WHAT YOU HAVE TO DO –
Omitting all images, transcribe the listing word for word.

INPUT DATA –
>>>

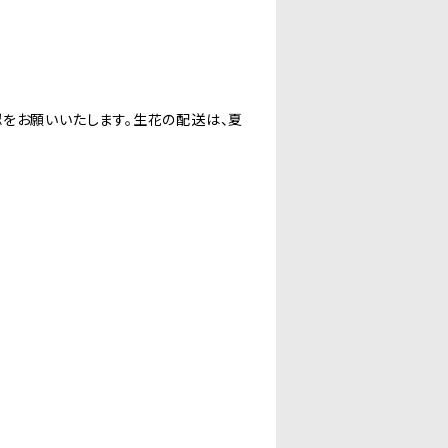
をお願いいたします。生花の配送は、夏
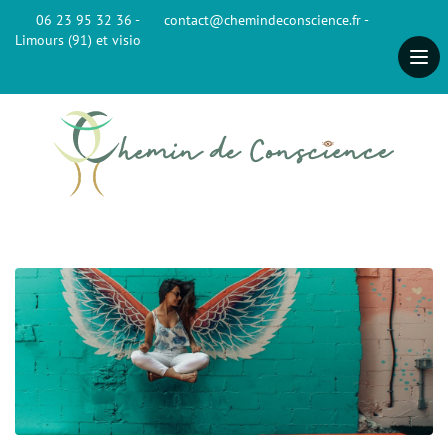
06 23 95 32 36 -
contact@chemindeconscience.fr -
Limours (91) et visio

<<<

EXPECTED ANSWER –
をお願いいたします。生花の配送は、夏
06 23 95 32 36 -
contact@chemindeconscience.fr -
Limours (91) et visio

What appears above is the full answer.